I was sitting in our garden two weeks ago with my friend Anna, and we chatted about whether the elderflower were ready and she gave me the idea to combine elderflower with rhubarb to add both flavor and sourness. A traditional elderflower cordial recipe contains both citric acid and lemon, as the sour flavor goes really well with the elderflowers. Rhubarb is also very sour and is ready in the garden as the same time, so it seems a natural combination. A bonus is the lovely pink color.
Dilute the finished cordial with water for a lovely summer drink. Or why not add a dollop to a glass of champagne?
About 2 liters cordial
|This is about 50 elderflower blooms.|
2 liters water
1 kilo sugar
4 to 5 stalks of rhubarb
50 elderflower blooms
1 pinch sodium benzoat (one mililiter) (natriumbensoat)
In a large pot, put in the sugar and the water. Bring the water to a boil and let cook until all the sugar is fully dissolved. While the water is boiling, cut the rhubarb into pieces. Once the sugar is dissolved, take the pot off the stove and add in the rhubarb, elderflower blooms, and the sodium benzoat and stir very well.
The sodium benzoat is a preservative. You can leave it out, if you like, but then you should either keep the finished saft in the refrigerator or freeze it. If you do use the sodiumbenzoat, do NOT add it to the water while you are boiling it. This can make your saft very bitter flavored.

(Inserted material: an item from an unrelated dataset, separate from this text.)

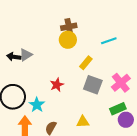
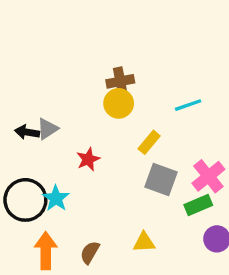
red star: (57, 85) -> (88, 159), moved
cyan star: (37, 105) -> (56, 198), moved
green rectangle: (118, 109) -> (198, 205), moved

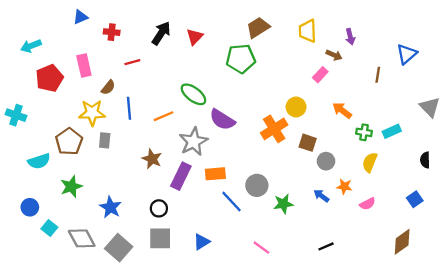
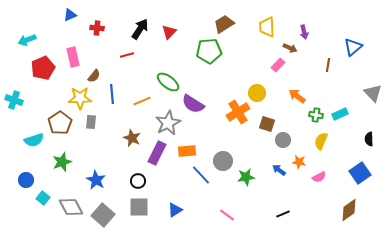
red line: (132, 62) -> (127, 55), moved
blue square: (415, 199) -> (360, 173), size x1.5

Stir the mixture and put on a lid. Leave the pot to sit in a cool room for 4 to 5 days and let the syrup infuse with the flavor of the rhubarb and flowers. Strain out the rhubarb and elderflower by pouring the mixture through a fine sieve. Decant into clean, sterilized bottles. If you have used the preservative, the cordial can stand in the cupboard. If not, then keep it in the refrigerator or freeze it in baggies.
To serve, dilute with water to taste. Try a spoonful over vanilla icecream or in a glass of champagne. It would also be nice in a gin fizz!